Thursday, 19 July 2018

Carefully does it


I am always cautious when I turn over the eggboxes while inspecting the trap, in case my pudgy fingers squash a little micro. But at the moment I am operating even more gingerly, after discovering the characters in my first two photographs.



They are hornets, insects of fearsome repute although these were too sleepy and light-dazed to pay me any attention. As with almost all animals, it is usually the case that they will not molest you unless they see you as a threat. This understandable concern may be a misreading of your intentions, however, for example if you trod on an adder which you had failed to see (and ten years ago, while photographing a Peacock butterfly in a Yorkshire fir plantation, I very nearly did put my hand on an adder - link here and photo, left). Hornets have an 'attack pheromone which mobilises all in a nest if a major attack is feared. So do treat them with caution.
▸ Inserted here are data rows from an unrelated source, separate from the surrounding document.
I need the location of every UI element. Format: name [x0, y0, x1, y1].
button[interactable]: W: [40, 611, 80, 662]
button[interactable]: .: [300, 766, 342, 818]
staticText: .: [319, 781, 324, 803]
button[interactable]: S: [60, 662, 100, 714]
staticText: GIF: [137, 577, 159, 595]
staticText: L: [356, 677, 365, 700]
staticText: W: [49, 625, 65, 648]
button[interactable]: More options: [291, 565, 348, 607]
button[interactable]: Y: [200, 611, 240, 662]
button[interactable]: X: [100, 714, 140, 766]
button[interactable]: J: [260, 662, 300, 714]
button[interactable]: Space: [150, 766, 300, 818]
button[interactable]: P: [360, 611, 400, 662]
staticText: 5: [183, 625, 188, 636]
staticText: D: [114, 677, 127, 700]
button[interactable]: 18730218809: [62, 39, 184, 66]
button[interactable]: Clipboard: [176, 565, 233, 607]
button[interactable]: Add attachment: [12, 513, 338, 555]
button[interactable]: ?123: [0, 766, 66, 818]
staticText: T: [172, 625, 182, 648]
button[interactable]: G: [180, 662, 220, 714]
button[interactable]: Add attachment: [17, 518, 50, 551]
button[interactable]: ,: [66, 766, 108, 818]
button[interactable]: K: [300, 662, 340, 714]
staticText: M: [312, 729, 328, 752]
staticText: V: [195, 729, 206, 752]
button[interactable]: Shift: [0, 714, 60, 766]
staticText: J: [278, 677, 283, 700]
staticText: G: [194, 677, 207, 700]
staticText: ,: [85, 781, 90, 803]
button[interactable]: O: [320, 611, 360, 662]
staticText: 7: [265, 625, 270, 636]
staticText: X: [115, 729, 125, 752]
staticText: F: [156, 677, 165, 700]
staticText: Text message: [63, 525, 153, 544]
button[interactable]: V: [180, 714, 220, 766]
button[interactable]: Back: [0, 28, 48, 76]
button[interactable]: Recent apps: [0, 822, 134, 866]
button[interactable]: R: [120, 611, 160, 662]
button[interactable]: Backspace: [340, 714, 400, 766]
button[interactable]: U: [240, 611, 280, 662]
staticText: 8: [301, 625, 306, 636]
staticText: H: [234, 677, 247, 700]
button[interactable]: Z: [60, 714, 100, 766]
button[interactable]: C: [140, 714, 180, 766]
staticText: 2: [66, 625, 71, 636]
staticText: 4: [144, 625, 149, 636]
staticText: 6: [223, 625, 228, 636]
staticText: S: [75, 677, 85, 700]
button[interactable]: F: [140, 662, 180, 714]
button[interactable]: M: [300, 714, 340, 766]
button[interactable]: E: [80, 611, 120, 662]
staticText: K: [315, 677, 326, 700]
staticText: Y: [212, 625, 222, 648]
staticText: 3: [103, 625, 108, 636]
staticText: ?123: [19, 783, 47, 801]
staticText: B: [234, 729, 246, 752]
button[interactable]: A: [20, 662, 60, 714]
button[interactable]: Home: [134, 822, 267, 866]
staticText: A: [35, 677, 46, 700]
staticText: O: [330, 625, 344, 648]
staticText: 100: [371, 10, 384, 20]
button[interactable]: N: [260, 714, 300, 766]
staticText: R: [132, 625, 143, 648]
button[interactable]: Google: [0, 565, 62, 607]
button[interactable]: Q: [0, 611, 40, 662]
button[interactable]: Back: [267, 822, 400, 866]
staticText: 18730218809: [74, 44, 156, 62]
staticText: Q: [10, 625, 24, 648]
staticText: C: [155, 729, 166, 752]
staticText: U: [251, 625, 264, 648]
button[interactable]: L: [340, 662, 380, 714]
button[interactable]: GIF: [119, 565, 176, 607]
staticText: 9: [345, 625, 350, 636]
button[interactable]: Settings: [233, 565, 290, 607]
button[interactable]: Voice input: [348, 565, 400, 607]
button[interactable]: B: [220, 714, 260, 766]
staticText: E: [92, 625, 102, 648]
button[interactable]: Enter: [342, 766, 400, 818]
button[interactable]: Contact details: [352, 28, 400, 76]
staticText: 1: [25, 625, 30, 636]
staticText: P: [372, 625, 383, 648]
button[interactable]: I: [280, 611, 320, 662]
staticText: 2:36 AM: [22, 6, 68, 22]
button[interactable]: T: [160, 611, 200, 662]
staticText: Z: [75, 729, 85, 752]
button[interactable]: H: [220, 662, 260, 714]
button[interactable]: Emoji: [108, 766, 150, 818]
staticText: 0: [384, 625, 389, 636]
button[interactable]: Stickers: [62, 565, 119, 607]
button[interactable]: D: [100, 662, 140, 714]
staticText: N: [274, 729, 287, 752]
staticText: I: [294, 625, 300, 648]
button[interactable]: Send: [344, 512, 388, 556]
Other arrivals included the Canary-shouldered Thorn, above and in my composite picture at the bottom of the post. At least even I can recognise this member of the family; but I must check my other recent Thorns with the experts at the Upper Thames Moths blog as they are notoriously easy for twerps such as myself to confuse. And below a very pretty male Small Scallop, I think, with below it the lovely micro Anania coronata (right) and a handsome Sallow Kitten.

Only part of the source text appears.